The Salisbury Manuscript

Review by Colleen Mondor


The Salisbury Manuscript.
Philip Gooden.
Soho. 2008. 310 pp.
ISBN 1-56947-512-6.


Philip Gooden has crafted an engaging British mystery with The Salisbury Manuscript that is notable for its delightful pairing of protagonists Tom Ansell and fiancée Helen Scott. Set in 1873, the story revolves around Tom's lawyerly travel to the city of Salisbury. His assignment is to meet with Felix Slater and collect a family manuscript of sensitive nature and transport it to his firm's offices in London. The task is so benign that Tom struggles to understand why it even exists. (What could be so awful that the manuscript has to leave the city?) Shortly after arriving in Salisbury, however, he makes a few odd introductions with the Slater family and begins to doubt that everyone is being honest with him. Then the bodies start dropping like flies, and Tom is unfortunately found front and center with blood on his hands. That's when figuring out just why the manuscript matters and what the real truth is becomes a whole lot more significant.

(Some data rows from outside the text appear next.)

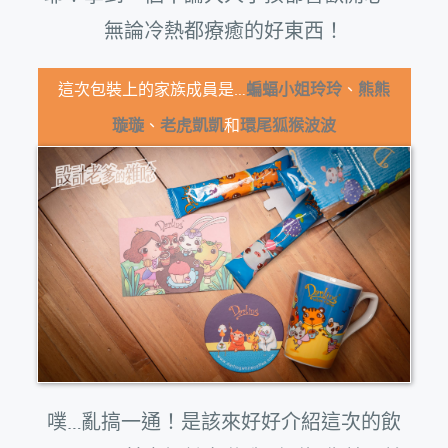
無論冷熱都療癒的好東西！
這次包裝上的家族成員是…
蝙蝠小姐玲玲
、
熊熊
璇璇
、
老虎凱凱
和
環尾狐猴波波
噗…亂搞一通！是該來好好介紹這次的飲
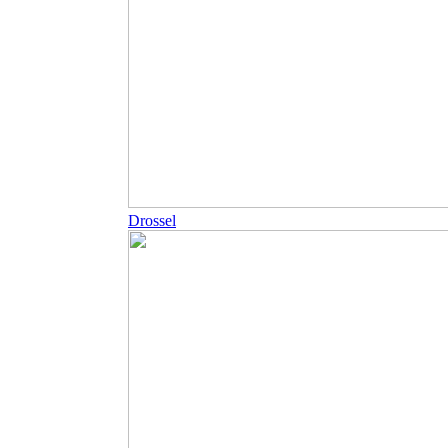
Drossel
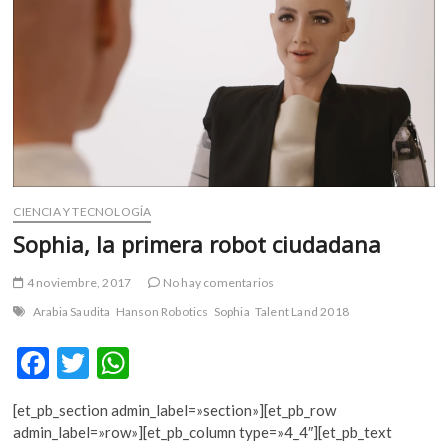
m
v
o
l
g
e
r
s
k
CIENCIA Y TECNOLOGÍA
o
p
Sophia, la primera robot ciudadana
e
n
4 noviembre, 2017
No hay comentarios
v
Arabia Saudita
Hanson Robotics
Sophia
Talent Land 2018
o
l
F
T
W
g
ac
w
h
e
[et_pb_section admin_label=»section»][et_pb_row
r
e
itt
at
admin_label=»row»][et_pb_column type=»4_4″][et_pb_text
s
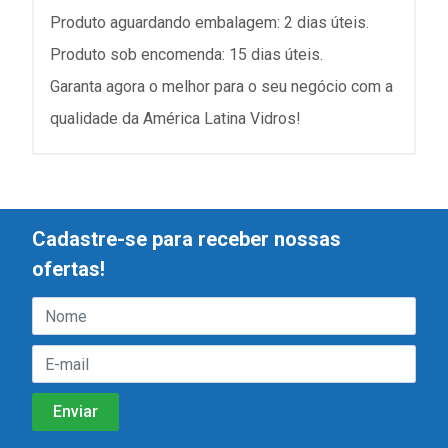
Produto aguardando embalagem: 2 dias úteis.
Produto sob encomenda: 15 dias úteis.
Garanta agora o melhor para o seu negócio com a
qualidade da América Latina Vidros!
Cadastre-se para receber nossas
ofertas!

The Salisbury Manuscript is all about red herrings. Everyone Tom meets points him in a different direction, and they all have something to hide. Even though the story takes place in various locations, it reads very much like a drawing room mystery; everyone does have something to hide, but some of their secrets are more innocuous than others. I liked that Gooden went out of his way to make these secondary characters three-dimensional and give them all some personal back story of their own. One of them in particular, Henry Cathcart, is presented as a town leader with a surprising connection to Tom and a touching relationship with his invalid wife. I thought I had Cathcart pegged as a bit of a fool, but Gooden is clearly not satisfied with such an easy dismissal; he makes Cathcart someone the reader cares about, and his involvement in the plot thus becomes that much more significant. It's a neat trick and a valuable one that elevates the mystery above others in the genre.

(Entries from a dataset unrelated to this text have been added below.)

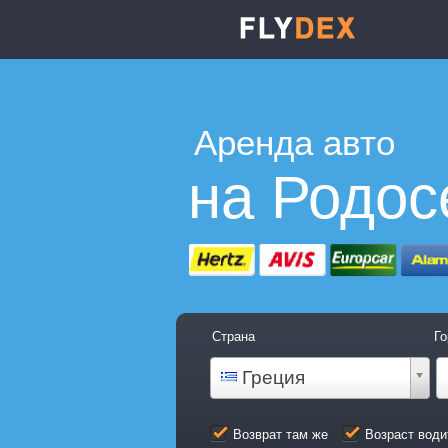
Аренда авто
на Родос
Страна
Го
Греция
Возврат там же
Возраст води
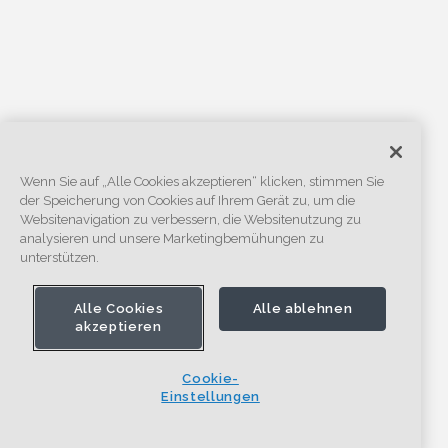
Wenn Sie auf „Alle Cookies akzeptieren“ klicken, stimmen Sie
der Speicherung von Cookies auf Ihrem Gerät zu, um die
Websitenavigation zu verbessern, die Websitenutzung zu
analysieren und unsere Marketingbemühungen zu
unterstützen.
Alle Cookies
Alle ablehnen
akzeptieren
Cookie-
Einstellungen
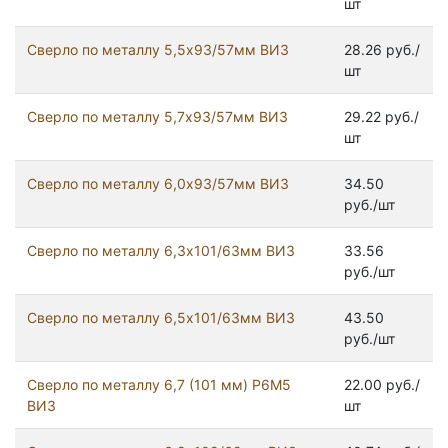
шт
Сверло по металлу 5,5х93/57мм ВИЗ
28.26 руб./
шт
Сверло по металлу 5,7х93/57мм ВИЗ
29.22 руб./
шт
Сверло по металлу 6,0х93/57мм ВИЗ
34.50
руб./шт
Сверло по металлу 6,3х101/63мм ВИЗ
33.56
руб./шт
Сверло по металлу 6,5х101/63мм ВИЗ
43.50
руб./шт
Сверло по металлу 6,7 (101 мм) Р6М5
22.00 руб./
ВИЗ
шт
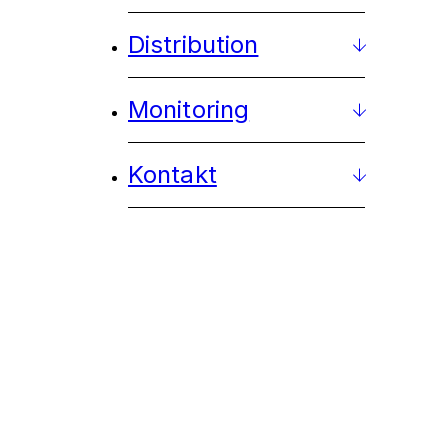
Distribution
Monitoring
Kontakt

As likeable as Tom is, though, and as much as the reader will want to follow his exploits, it is the relationship between Tom and Helen that truly makes the story sing. Although they are not quite in Peter Wimsey/Harriet Vane territory, it is clear by the final pages that they are well on their way. Helen is an aspiring writer who likes to read sensationalist novels and spy on her neighbors in a Rear Window fashion. She's more adventurous than Tom, and her attraction to him makes the rather staid lawyer much more interesting. Tom seems destined to an unremarkable career, but Helen is certainly not interested in anything so ordinary. When she arrives in Salisbury to visit Tom in jail, she is like a force of nature, and he immediately resolves to solve the crime. Helen is, for lack of a better word, spunky as all get out, and along with Tom she follows all the trails, questions all the suspects, and peers in all the very dark corners. By novel's end the villain is revealed, the mystery uncovered, and the manuscript, with all of its secrets, safe at last. And Helen and Tom are well on their way to a life of crime solving—or at least I hope they are because they really are a lot of fun to spend a fall evening with.